■ **Problem details**
Copy every record below exactly, leaving out any pictures.
── Dataset ──
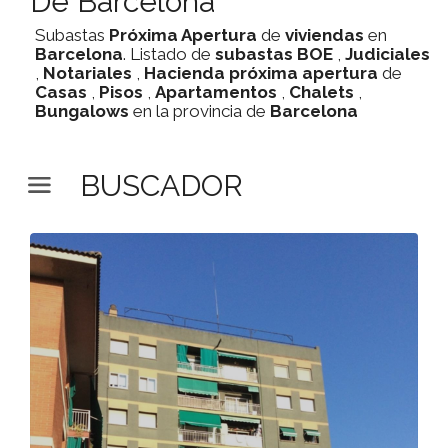
De Barcelona
Subastas
Próxima Apertura
de
viviendas
en
Barcelona
. Listado de
subastas
BOE
,
Judiciales
,
Notariales
,
Hacienda
próxima apertura
de
Casas
,
Pisos
,
Apartamentos
,
Chalets
,
Bungalows
en la provincia de
Barcelona
BUSCADOR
───
■ **Exercise result**
De Barcelona
Subastas
Próxima Apertura
de
viviendas
en
Barcelona
. Listado de
subastas
BOE
,
Judiciales
,
Notariales
,
Hacienda
próxima apertura
de
Casas
,
Pisos
,
Apartamentos
,
Chalets
,
Bungalows
en la provincia de
Barcelona
BUSCADOR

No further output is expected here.